ABOUT THIS EXERCISE:
Below are the entries; output exactly the lines from the one containing "Vpišite iskalni niz" through the final line, inclusive.

STUDY MATERIAL:
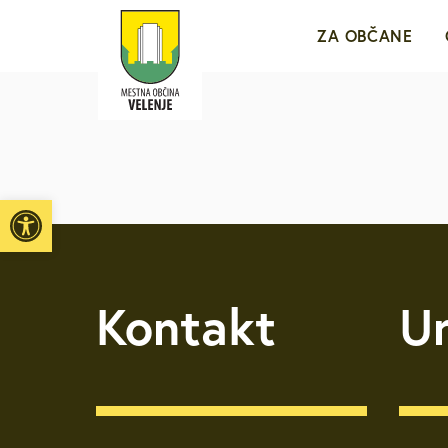
ZA OBČANE
Sporočila za j
e-VLOŽIŠČE
Open toolbar
Javne objave i
Vpišite iskalni niz
Kontakt
U
Brezplačni jav
Medobčinsko r
Za mlade in d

ANSWER TO THE EXERCISE:
Vpišite iskalni niz
Kontakt
U
Brezplačni jav
Medobčinsko r
Za mlade in d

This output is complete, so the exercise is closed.